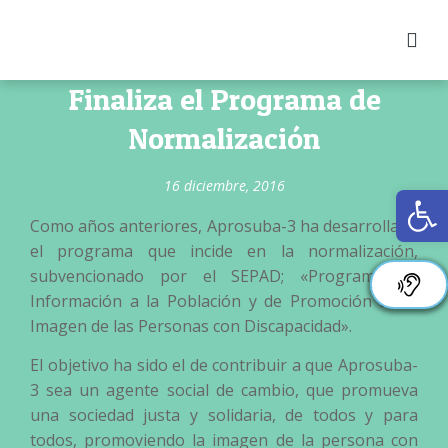
Finaliza el Programa de
Normalización
16 diciembre, 2016
Ab
Como años anteriores, Aprosuba-3 ha desarrollado
el programa que incide en la normalización,
subvencionado por el SEPAD; «Programa de
Información a la Población y de Promoción de la
Imagen de las Personas con Discapacidad».
El objetivo ha sido el de contribuir a que Aprosuba-
3 sea un agente social de cambio, que promueva
una sociedad justa y solidaria, de todos y para
todos, promoviendo la imagen de la persona con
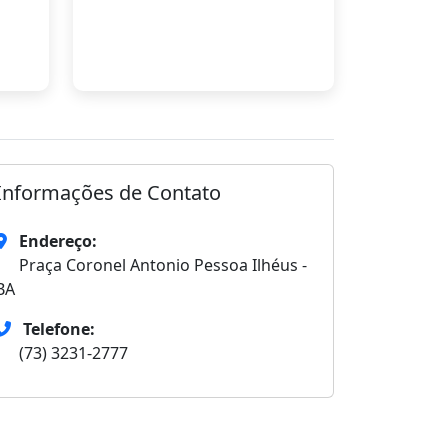
Informações de Contato
Endereço:
Praça Coronel Antonio Pessoa Ilhéus -
BA
Telefone:
(73) 3231-2777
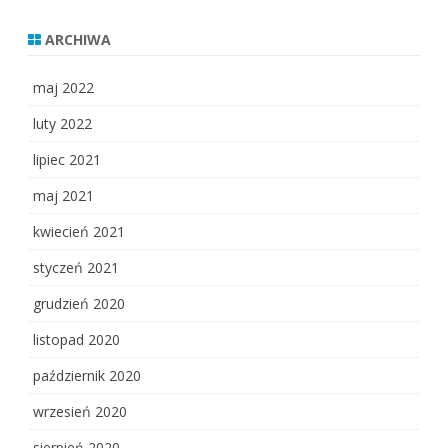
ARCHIWA
maj 2022
luty 2022
lipiec 2021
maj 2021
kwiecień 2021
styczeń 2021
grudzień 2020
listopad 2020
październik 2020
wrzesień 2020
sierpień 2020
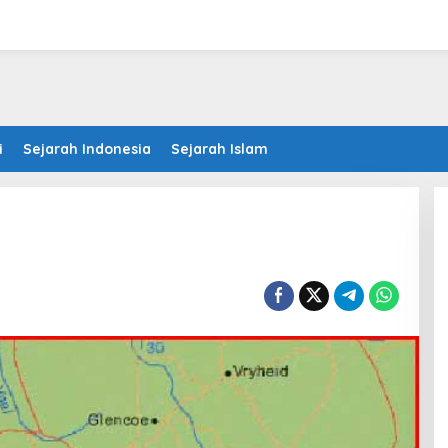
i
Sejarah Indonesia
Sejarah Islam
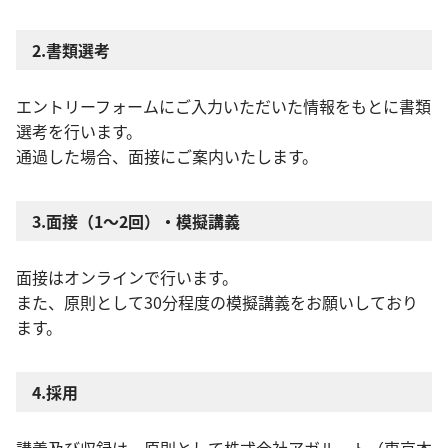
2.書類選考
エントリーフォームにご入力いただいた情報をもとに書類
選考を行います。
通過した場合、面接にご案内いたします。
3.面接（1～2回）・模擬講義
面接はオンラインで行います。
また、原則として30分程度の模擬講義をお願いしており
ます。
4.採用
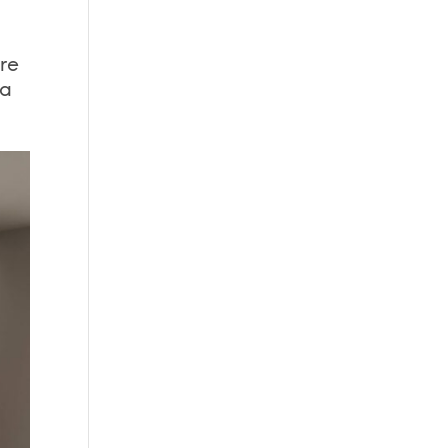
re
ra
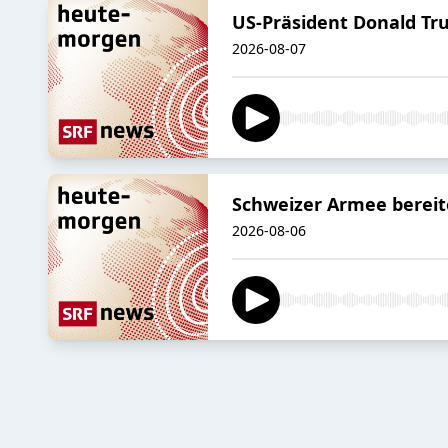
US-Präsident Donald Tr
2026-08-07
Schweizer Armee bereitet
2026-08-06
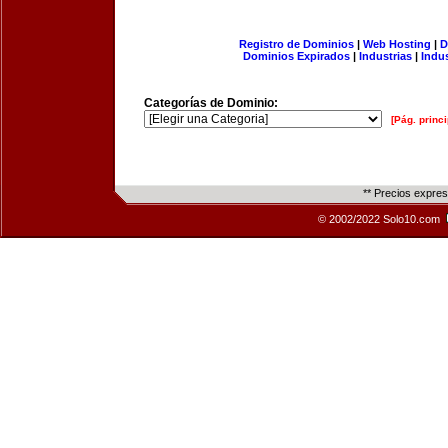
Registro de Dominios
|
Web Hosting
|
D
Dominios Expirados
|
Industrias
|
Indu
Categorías de Dominio:
[Pág. princi
** Precios expre
© 2002/2022 Solo10.com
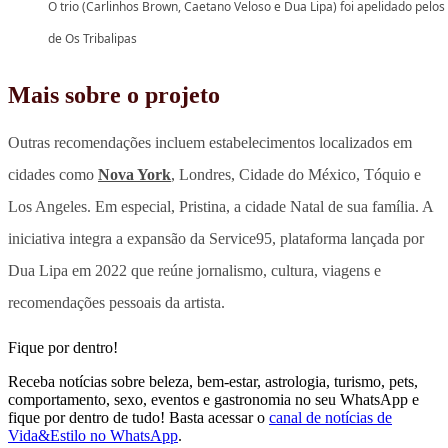
O trio (Carlinhos Brown, Caetano Veloso e Dua Lipa) foi apelidado pelos
de Os Tribalipas
Mais sobre o projeto
Outras recomendações incluem estabelecimentos localizados em
cidades como
Nova York
, Londres, Cidade do México, Tóquio e
Los Angeles. Em especial, Pristina, a cidade Natal de sua família.
A
iniciativa integra a expansão da Service95, plataforma lançada por
Dua Lipa em 2022 que reúne jornalismo, cultura, viagens e
recomendações pessoais da artista.
Fique por dentro!
Receba notícias sobre beleza, bem-estar, astrologia, turismo, pets,
comportamento, sexo, eventos e gastronomia no seu WhatsApp e
fique por dentro de tudo! Basta acessar o
canal de notícias de
Vida&Estilo no WhatsApp
.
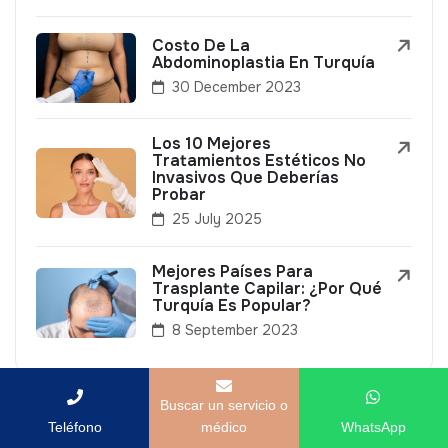
Costo De La
Abdominoplastia En Turquía
30 December 2023
Los 10 Mejores
Tratamientos Estéticos No
Invasivos Que Deberías
Probar
25 July 2025
Mejores Países Para
Trasplante Capilar: ¿Por Qué
Turquía Es Popular?
8 September 2023
Buscar un servicio o
Teléfono
médico
WhatsApp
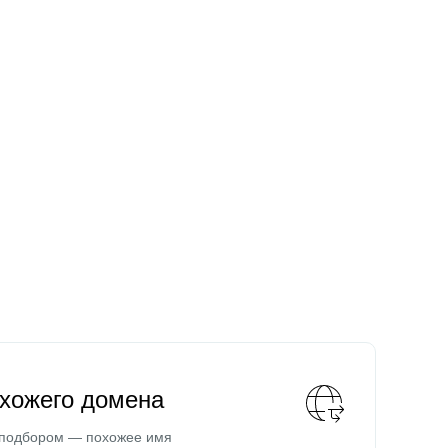
охожего домена
 подбором — похожее имя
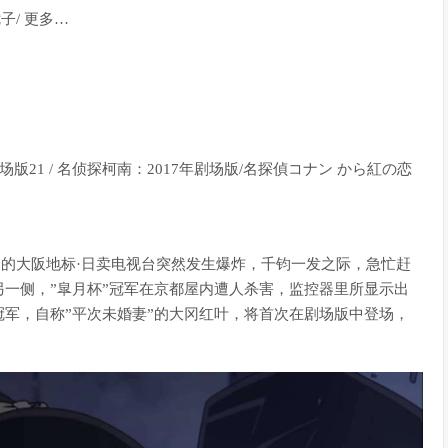
优子/ 更多…
剧场版21 / 名侦探柯南：2017年剧场版/名探偵コナン から紅の恋
会的大阪地标·日卖电视台突然发生爆炸，千钧一发之际，急忙赶
一侧，”皐月杯”冠军在京都屋内遭人杀害，监控器里所显示出
军，自称”平次未婚妻”的大冈红叶，将首次在剧场版中登场，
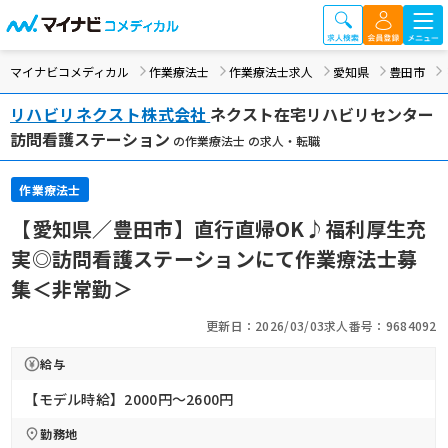
マイナビコメディカル
作業療法士
作業療法士求人
愛知県
豊田市
リハビリネクスト株式会社
ネクスト在宅リハビリセンター
訪問看護ステーション
の作業療法士 の求人・転職
作業療法士
【愛知県／豊田市】直行直帰OK♪福利厚生充
実◎訪問看護ステーションにて作業療法士募
集＜非常勤＞
更新日：2026/03/03
求人番号：9684092
給与
【モデル時給】2000円〜2600円
勤務地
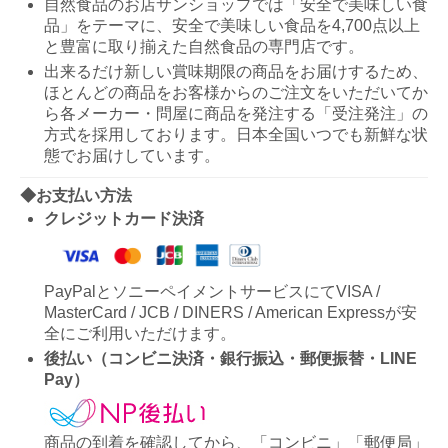
自然食品のお店サンショップでは「安全で美味しい食
品」をテーマに、安全で美味しい食品を4,700点以上
と豊富に取り揃えた自然食品の専門店です。
出来るだけ新しい賞味期限の商品をお届けするため、
ほとんどの商品をお客様からのご注文をいただいてか
ら各メーカー・問屋に商品を発注する「受注発注」の
方式を採用しております。日本全国いつでも新鮮な状
態でお届けしています。
◆お支払い方法
クレジットカード決済
PayPalとソニーペイメントサービスにてVISA /
MasterCard / JCB / DINERS / American Expressが安
全にご利用いただけます。
後払い（コンビニ決済・銀行振込・郵便振替・LINE
Pay）
商品の到着を確認してから、「コンビニ」「郵便局」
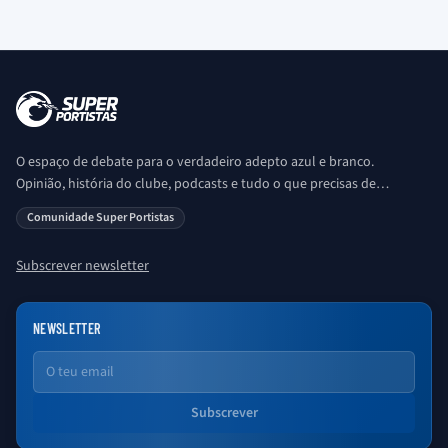
O espaço de debate para o verdadeiro adepto azul e branco.
Opinião, história do clube, podcasts e tudo o que precisas de
saber sobre o universo Porto. Ser Porto é aqui!
Comunidade Super Portistas
Subscrever newsletter
NEWSLETTER
Email
Subscrever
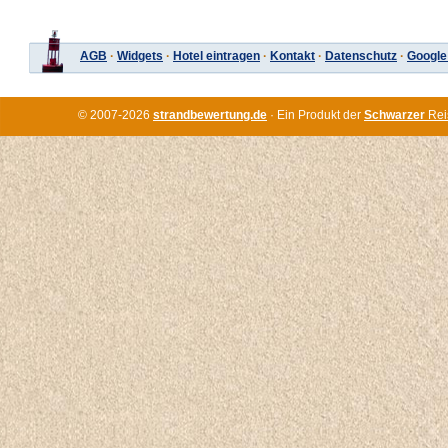
AGB
·
Widgets
·
Hotel eintragen
·
Kontakt
·
Datenschutz
·
Google
© 2007-2026
strandbewertung.de
· Ein Produkt der
Schwarzer
Rei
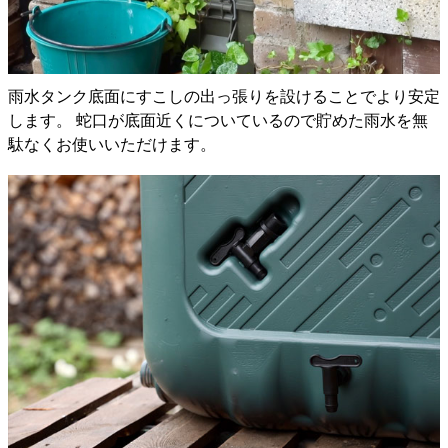
雨水タンク底面にすこしの出っ張りを設けることでより安定
します。 蛇口が底面近くについているので貯めた雨水を無
駄なくお使いいただけます。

++++++++

The job is to set down the whole listing exactly, excluding any images.

Finaliza el Programa de
Normalización
16 diciembre, 2016
Ab
Como años anteriores, Aprosuba-3 ha desarrollado
el programa que incide en la normalización,
subvencionado por el SEPAD; «Programa de
Información a la Población y de Promoción de la
Imagen de las Personas con Discapacidad».
El objetivo ha sido el de contribuir a que Aprosuba-
3 sea un agente social de cambio, que promueva
una sociedad justa y solidaria, de todos y para
todos, promoviendo la imagen de la persona con
Informações de Contato
Endereço:
Praça Coronel Antonio Pessoa Ilhéus -
BA
Telefone:
(73) 3231-2777
ARCHIWA
maj 2022
luty 2022
lipiec 2021
maj 2021
kwiecień 2021
styczeń 2021
grudzień 2020
listopad 2020
październik 2020
wrzesień 2020
sierpień 2020
i
Sejarah Indonesia
Sejarah Islam
2.書類選考
エントリーフォームにご入力いただいた情報をもとに書類
選考を行います。
通過した場合、面接にご案内いたします。
3.面接（1～2回）・模擬講義
面接はオンラインで行います。
また、原則として30分程度の模擬講義をお願いしており
ます。
4.採用
re
ra
US-Präsident Donald Tr
2026-08-07
Schweizer Armee bereitet
2026-08-06
Registro de Dominios
|
Web Hosting
|
D
Dominios Expirados
|
Industrias
|
Indu
Categorías de Dominio:
[Pág. princi
** Precios expre
© 2002/2022 Solo10.com
O trio (Carlinhos Brown, Caetano Veloso e Dua Lipa) foi apelidado pelos
de Os Tribalipas
Mais sobre o projeto
Outras recomendações incluem estabelecimentos localizados em
cidades como
Nova York
, Londres, Cidade do México, Tóquio e
Los Angeles. Em especial, Pristina, a cidade Natal de sua família.
A
iniciativa integra a expansão da Service95, plataforma lançada por
Dua Lipa em 2022 que reúne jornalismo, cultura, viagens e
recomendações pessoais da artista.
Fique por dentro!
Receba notícias sobre beleza, bem-estar, astrologia, turismo, pets,
comportamento, sexo, eventos e gastronomia no seu WhatsApp e
fique por dentro de tudo! Basta acessar o
canal de notícias de
Vida&Estilo no WhatsApp
.
Costo De La
Abdominoplastia En Turquía
30 December 2023
Los 10 Mejores
Tratamientos Estéticos No
Invasivos Que Deberías
Probar
25 July 2025
Mejores Países Para
Trasplante Capilar: ¿Por Qué
Turquía Es Popular?
8 September 2023
Buscar un servicio o
Teléfono
médico
WhatsApp
охожего домена
 подбором — похожее имя
优子/ 更多…
剧场版21 / 名侦探柯南：2017年剧场版/名探偵コナン から紅の恋
会的大阪地标·日卖电视台突然发生爆炸，千钧一发之际，急忙赶
一侧，”皐月杯”冠军在京都屋内遭人杀害，监控器里所显示出
军，自称”平次未婚妻”的大冈红叶，将首次在剧场版中登场，
マイナビコメディカル
作業療法士
作業療法士求人
愛知県
豊田市
リハビリネクスト株式会社
ネクスト在宅リハビリセンター
訪問看護ステーション
の作業療法士 の求人・転職
作業療法士
【愛知県／豊田市】直行直帰OK♪福利厚生充
実◎訪問看護ステーションにて作業療法士募
集＜非常勤＞
更新日：2026/03/03
求人番号：9684092
給与
【モデル時給】2000円〜2600円
勤務地
自然食品のお店サンショップでは「安全で美味しい食
品」をテーマに、安全で美味しい食品を4,700点以上
と豊富に取り揃えた自然食品の専門店です。
出来るだけ新しい賞味期限の商品をお届けするため、
ほとんどの商品をお客様からのご注文をいただいてか
ら各メーカー・問屋に商品を発注する「受注発注」の
方式を採用しております。日本全国いつでも新鮮な状
態でお届けしています。
◆お支払い方法
クレジットカード決済
PayPalとソニーペイメントサービスにてVISA /
MasterCard / JCB / DINERS / American Expressが安
全にご利用いただけます。
後払い（コンビニ決済・銀行振込・郵便振替・LINE
Pay）
商品の到着を確認してから、「コンビニ」「郵便局」
O espaço de debate para o verdadeiro adepto azul e branco.
Opinião, história do clube, podcasts e tudo o que precisas de
saber sobre o universo Porto. Ser Porto é aqui!
Comunidade Super Portistas
Subscrever newsletter
NEWSLETTER
Email
Subscrever
AGB
·
Widgets
·
Hotel eintragen
·
Kontakt
·
Datenschutz
·
Google
© 2007-2026
strandbewertung.de
· Ein Produkt der
Schwarzer
Rei
雨水タンク底面にすこしの出っ張りを設けることでより安定
します。 蛇口が底面近くについているので貯めた雨水を無
駄なくお使いいただけます。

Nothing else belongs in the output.